START PROVIDED INFORMATION

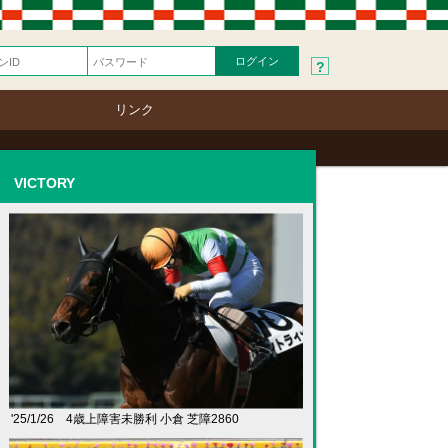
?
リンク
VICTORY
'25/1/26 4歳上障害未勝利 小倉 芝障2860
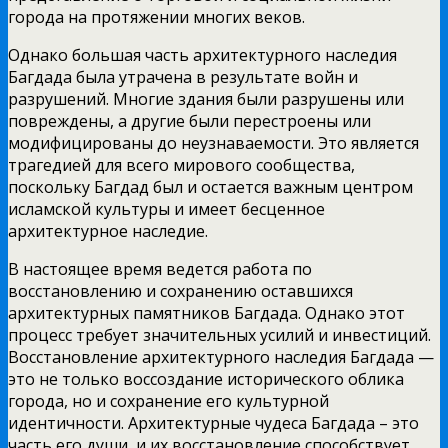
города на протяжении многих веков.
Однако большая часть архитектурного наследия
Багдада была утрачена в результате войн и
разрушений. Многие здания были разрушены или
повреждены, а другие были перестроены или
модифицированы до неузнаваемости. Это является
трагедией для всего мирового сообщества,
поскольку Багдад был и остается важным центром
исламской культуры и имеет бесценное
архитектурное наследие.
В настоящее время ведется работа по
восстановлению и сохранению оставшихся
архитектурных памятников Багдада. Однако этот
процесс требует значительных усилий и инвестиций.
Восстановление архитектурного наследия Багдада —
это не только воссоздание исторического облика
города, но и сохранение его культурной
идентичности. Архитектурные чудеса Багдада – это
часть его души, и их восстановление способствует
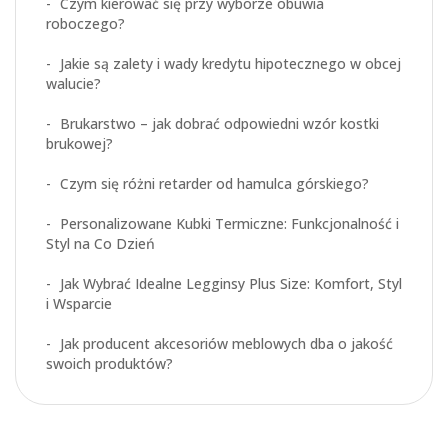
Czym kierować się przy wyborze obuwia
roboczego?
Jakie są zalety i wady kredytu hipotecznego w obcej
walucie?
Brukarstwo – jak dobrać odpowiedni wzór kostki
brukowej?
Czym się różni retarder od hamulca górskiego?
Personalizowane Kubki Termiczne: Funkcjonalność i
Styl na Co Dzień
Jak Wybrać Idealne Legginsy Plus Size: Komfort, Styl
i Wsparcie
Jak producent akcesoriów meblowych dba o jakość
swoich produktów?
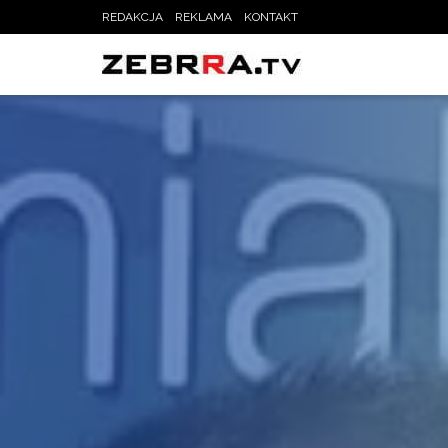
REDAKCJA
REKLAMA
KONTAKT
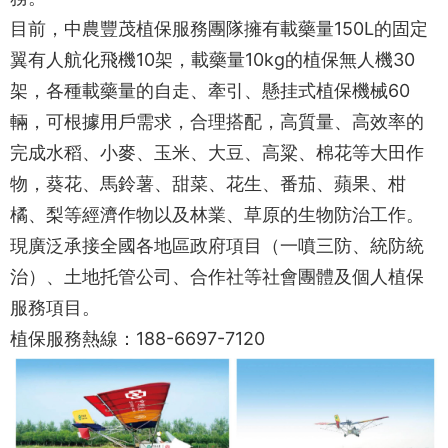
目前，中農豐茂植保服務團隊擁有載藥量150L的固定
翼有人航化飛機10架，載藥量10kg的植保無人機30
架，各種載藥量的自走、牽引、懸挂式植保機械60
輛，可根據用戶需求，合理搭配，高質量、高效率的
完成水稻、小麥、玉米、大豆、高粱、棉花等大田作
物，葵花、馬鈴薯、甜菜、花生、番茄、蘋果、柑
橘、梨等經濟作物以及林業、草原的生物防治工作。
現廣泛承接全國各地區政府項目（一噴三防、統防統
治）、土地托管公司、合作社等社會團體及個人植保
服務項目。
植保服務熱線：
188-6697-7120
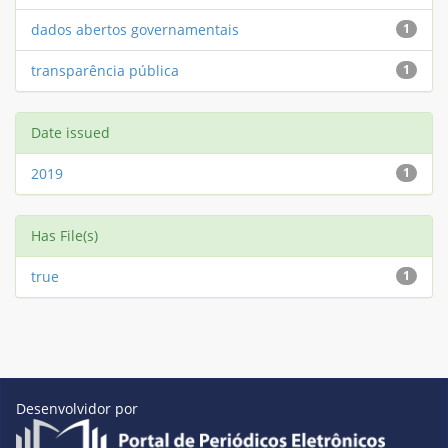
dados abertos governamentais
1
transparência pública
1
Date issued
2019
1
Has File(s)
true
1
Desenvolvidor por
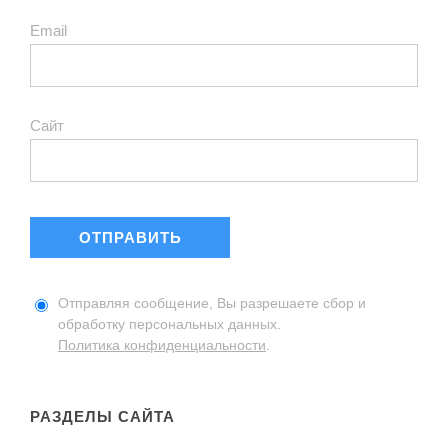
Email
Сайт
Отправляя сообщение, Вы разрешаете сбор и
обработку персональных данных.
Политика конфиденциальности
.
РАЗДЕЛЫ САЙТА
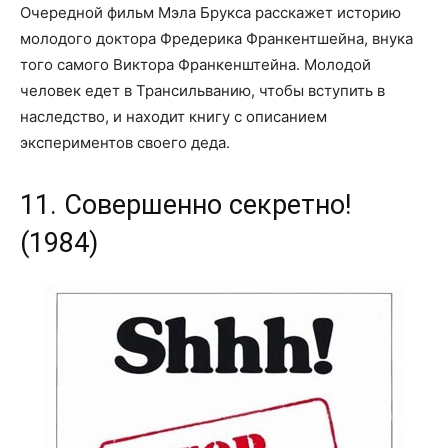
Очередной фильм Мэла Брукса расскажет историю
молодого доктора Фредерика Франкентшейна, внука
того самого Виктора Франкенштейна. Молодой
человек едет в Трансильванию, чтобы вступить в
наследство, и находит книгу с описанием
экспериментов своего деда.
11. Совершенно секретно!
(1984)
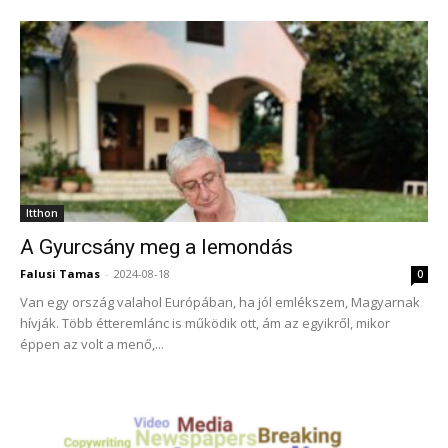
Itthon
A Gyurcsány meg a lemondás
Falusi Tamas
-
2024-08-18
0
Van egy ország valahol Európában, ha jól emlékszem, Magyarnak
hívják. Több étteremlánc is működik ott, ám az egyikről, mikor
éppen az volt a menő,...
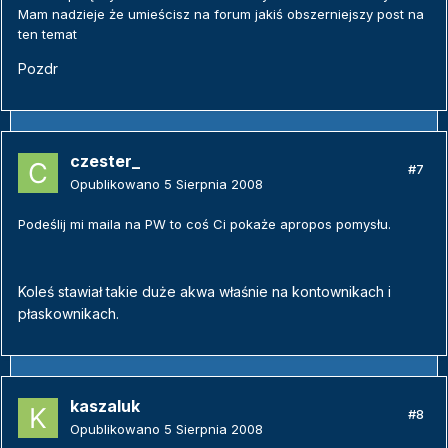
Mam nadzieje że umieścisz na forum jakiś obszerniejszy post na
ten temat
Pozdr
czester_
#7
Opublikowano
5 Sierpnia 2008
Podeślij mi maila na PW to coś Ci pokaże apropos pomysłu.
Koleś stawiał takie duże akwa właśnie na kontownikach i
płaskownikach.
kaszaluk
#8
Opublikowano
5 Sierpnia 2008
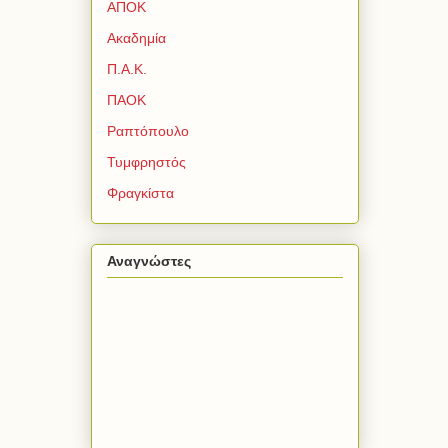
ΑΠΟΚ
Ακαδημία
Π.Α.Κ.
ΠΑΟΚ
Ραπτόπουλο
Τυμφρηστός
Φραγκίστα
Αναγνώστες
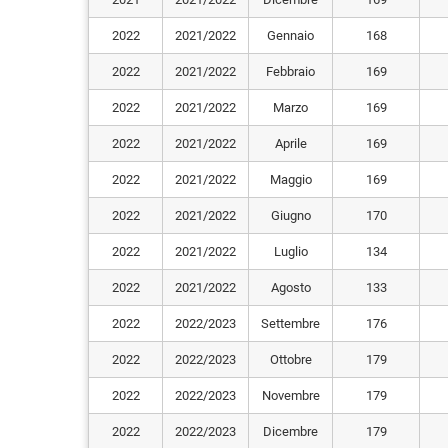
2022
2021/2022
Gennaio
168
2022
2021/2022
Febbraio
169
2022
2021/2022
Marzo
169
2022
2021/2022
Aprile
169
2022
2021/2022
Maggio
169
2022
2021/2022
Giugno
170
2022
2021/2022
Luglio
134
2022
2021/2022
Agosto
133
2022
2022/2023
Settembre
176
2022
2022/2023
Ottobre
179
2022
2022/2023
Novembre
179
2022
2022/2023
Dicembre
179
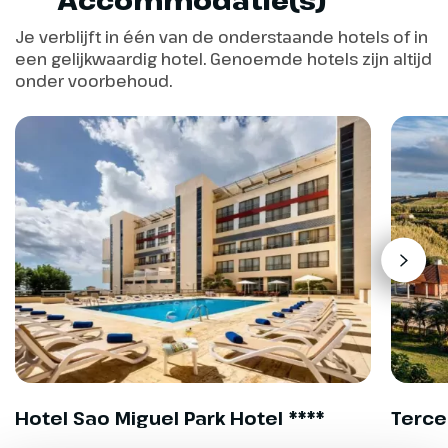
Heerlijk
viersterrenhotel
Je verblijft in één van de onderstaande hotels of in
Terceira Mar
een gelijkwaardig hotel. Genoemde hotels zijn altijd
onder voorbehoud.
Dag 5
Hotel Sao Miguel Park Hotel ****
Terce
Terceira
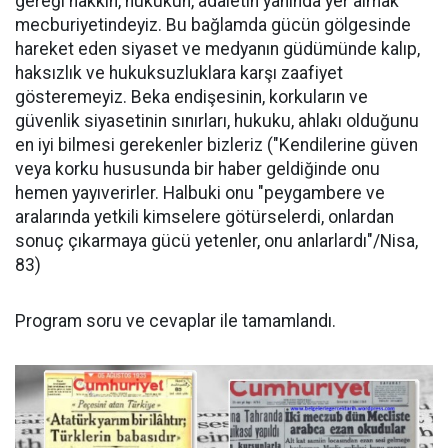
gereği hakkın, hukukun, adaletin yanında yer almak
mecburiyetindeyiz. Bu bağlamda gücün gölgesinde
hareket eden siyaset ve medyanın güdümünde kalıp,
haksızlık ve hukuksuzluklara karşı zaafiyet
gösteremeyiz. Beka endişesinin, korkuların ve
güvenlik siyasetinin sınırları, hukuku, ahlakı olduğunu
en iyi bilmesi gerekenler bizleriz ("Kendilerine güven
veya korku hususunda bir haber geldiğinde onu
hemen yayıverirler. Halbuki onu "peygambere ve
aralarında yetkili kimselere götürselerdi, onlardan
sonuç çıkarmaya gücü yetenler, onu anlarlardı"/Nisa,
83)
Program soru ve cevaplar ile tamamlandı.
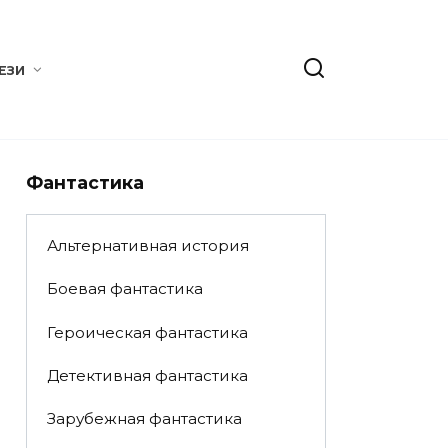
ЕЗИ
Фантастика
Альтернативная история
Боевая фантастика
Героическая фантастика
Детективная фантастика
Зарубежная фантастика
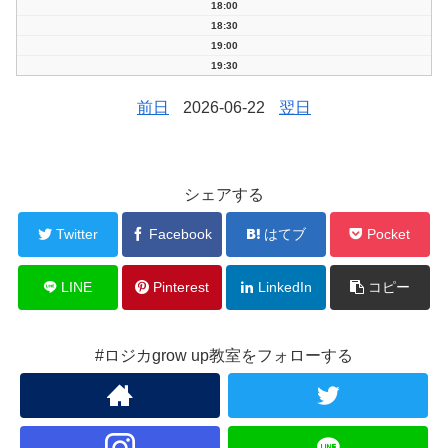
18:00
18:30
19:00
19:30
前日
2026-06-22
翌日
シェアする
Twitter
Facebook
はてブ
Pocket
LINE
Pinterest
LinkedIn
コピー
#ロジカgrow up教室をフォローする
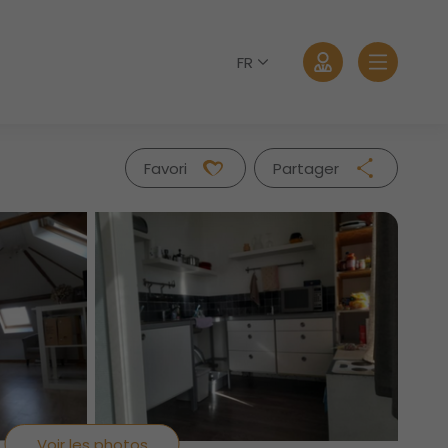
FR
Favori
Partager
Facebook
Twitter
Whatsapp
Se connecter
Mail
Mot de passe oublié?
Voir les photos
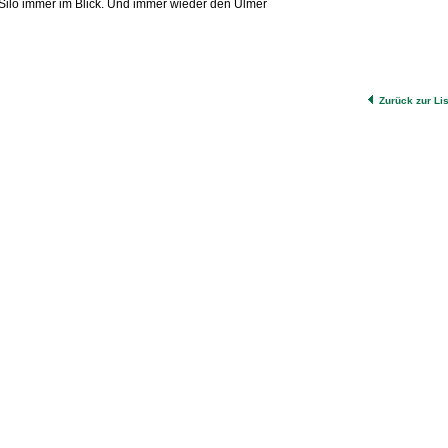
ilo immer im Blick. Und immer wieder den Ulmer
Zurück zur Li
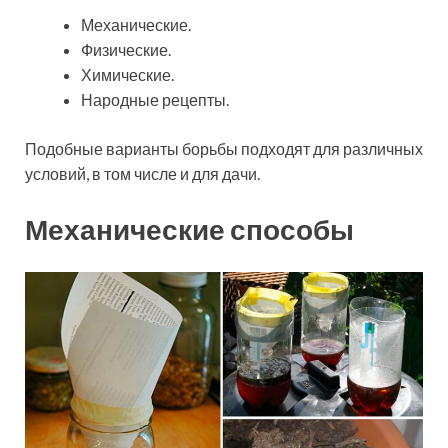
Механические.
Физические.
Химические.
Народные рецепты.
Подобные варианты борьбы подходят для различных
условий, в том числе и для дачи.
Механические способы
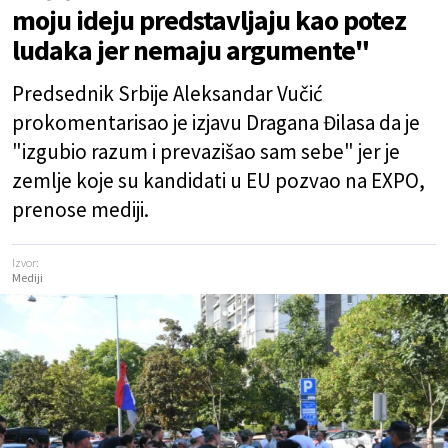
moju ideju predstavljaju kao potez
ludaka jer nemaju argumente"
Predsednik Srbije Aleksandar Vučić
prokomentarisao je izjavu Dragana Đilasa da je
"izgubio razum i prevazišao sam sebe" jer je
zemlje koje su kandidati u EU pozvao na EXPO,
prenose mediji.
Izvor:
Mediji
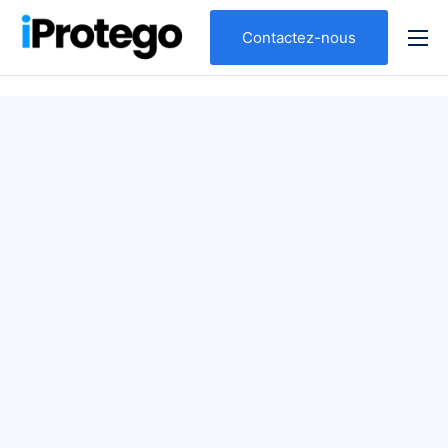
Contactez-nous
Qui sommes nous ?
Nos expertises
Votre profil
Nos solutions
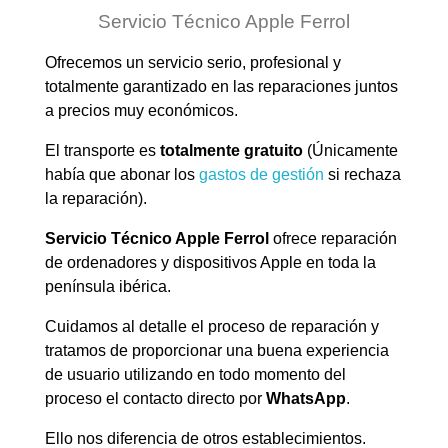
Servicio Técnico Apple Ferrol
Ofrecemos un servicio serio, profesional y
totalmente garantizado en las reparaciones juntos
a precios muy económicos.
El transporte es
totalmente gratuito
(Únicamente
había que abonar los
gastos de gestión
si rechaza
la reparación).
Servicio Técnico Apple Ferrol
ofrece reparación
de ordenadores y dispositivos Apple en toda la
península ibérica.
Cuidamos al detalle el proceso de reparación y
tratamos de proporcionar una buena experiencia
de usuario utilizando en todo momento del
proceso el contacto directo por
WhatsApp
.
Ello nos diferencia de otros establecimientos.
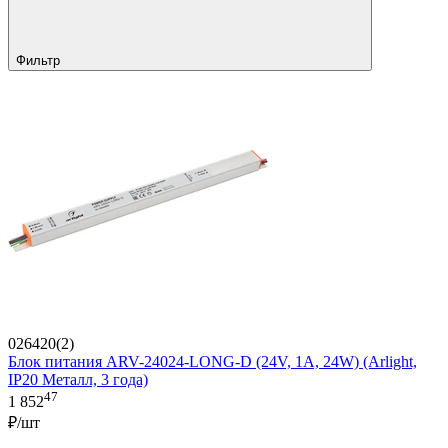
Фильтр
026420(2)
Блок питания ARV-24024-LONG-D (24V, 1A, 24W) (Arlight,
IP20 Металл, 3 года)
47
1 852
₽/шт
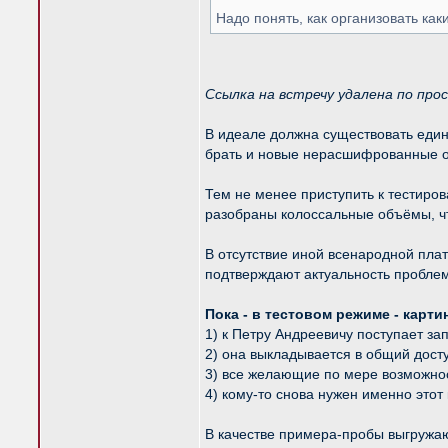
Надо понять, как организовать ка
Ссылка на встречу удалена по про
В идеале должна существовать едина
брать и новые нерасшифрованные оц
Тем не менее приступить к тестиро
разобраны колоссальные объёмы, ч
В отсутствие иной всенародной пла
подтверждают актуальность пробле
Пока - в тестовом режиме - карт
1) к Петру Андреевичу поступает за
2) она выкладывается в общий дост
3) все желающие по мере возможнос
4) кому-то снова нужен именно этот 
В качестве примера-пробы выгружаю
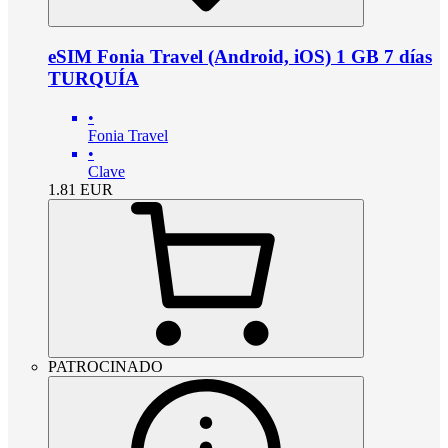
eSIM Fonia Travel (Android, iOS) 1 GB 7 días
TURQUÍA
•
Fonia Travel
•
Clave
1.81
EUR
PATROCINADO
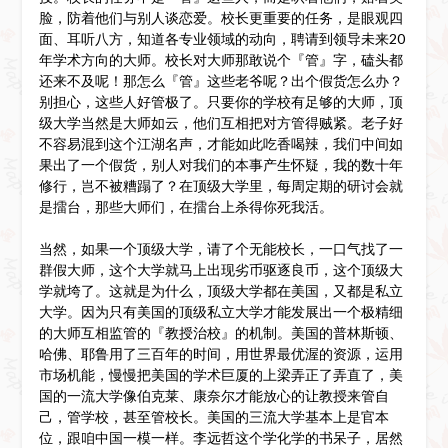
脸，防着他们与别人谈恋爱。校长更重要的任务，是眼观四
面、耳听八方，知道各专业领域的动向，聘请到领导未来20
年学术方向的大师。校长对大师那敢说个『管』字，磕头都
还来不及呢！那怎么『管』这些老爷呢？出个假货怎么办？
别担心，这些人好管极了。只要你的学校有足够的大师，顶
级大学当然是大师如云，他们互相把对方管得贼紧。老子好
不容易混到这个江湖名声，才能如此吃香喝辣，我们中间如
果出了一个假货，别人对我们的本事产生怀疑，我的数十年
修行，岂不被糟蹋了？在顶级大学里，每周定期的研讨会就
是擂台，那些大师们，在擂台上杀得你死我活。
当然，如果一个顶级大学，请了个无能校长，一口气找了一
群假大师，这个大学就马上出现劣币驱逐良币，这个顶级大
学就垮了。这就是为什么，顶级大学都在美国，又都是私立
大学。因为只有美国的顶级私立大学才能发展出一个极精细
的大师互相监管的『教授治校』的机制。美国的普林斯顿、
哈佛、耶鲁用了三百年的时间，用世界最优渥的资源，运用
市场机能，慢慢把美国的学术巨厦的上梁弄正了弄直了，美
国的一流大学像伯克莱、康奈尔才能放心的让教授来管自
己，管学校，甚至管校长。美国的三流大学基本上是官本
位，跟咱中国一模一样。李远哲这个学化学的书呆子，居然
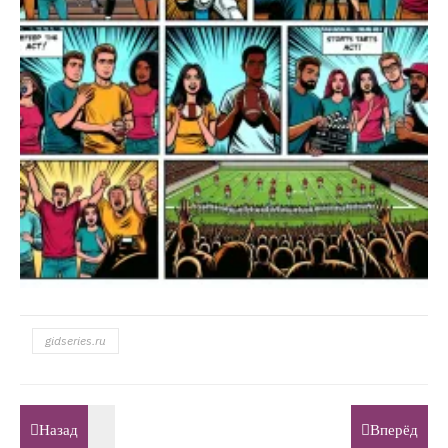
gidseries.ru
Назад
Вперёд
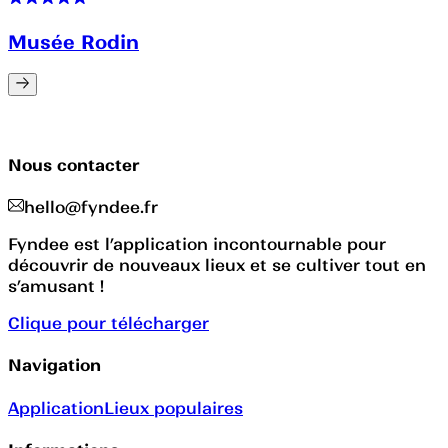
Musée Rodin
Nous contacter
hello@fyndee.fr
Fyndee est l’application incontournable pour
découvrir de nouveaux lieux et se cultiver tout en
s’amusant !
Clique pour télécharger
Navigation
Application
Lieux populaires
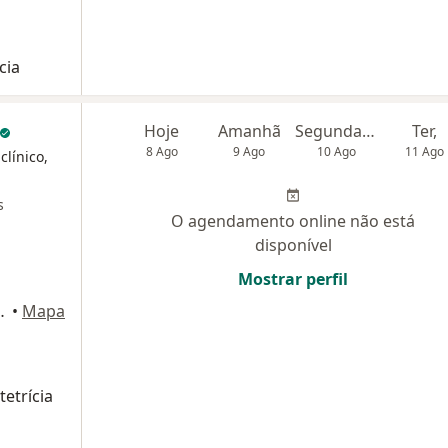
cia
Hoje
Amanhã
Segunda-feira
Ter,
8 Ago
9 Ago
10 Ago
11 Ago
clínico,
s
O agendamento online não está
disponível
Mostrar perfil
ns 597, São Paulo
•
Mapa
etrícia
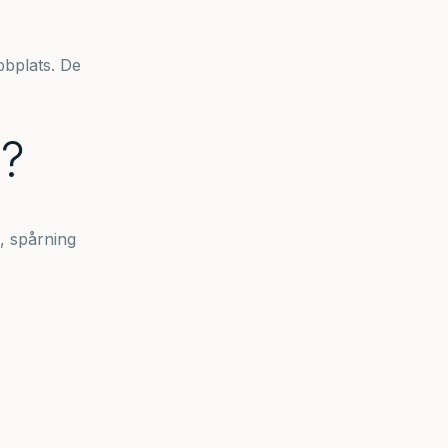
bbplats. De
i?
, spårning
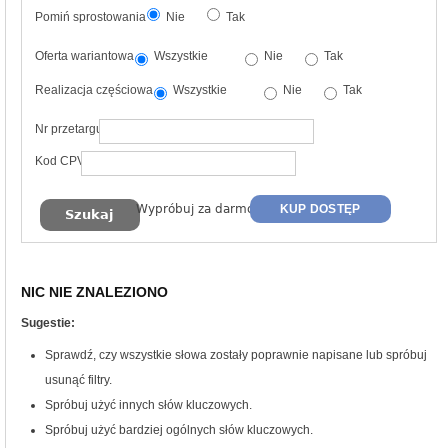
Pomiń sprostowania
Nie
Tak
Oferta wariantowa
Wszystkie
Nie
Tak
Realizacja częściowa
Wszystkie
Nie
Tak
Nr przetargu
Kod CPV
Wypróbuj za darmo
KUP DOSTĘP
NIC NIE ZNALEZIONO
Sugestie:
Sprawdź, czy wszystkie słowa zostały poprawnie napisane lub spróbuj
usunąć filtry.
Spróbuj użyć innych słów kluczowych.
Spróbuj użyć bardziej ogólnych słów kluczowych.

END PROVIDED INFORMATION

* [WHAT YOU NEED TO DO]
Without the pictures, write out the lines from the beginning of the entries through the line with "процесс требует значительных".

* [OUTPUT OF THE EXERCISE]
?
リンク
VICTORY
'25/1/26 4歳上障害未勝利 小倉 芝障2860
города на протяжении многих веков.
Однако большая часть архитектурного наследия
Багдада была утрачена в результате войн и
разрушений. Многие здания были разрушены или
повреждены, а другие были перестроены или
модифицированы до неузнаваемости. Это является
трагедией для всего мирового сообщества,
поскольку Багдад был и остается важным центром
исламской культуры и имеет бесценное
архитектурное наследие.
В настоящее время ведется работа по
восстановлению и сохранению оставшихся
архитектурных памятников Багдада. Однако этот
процесс требует значительных усилий и инвестиций.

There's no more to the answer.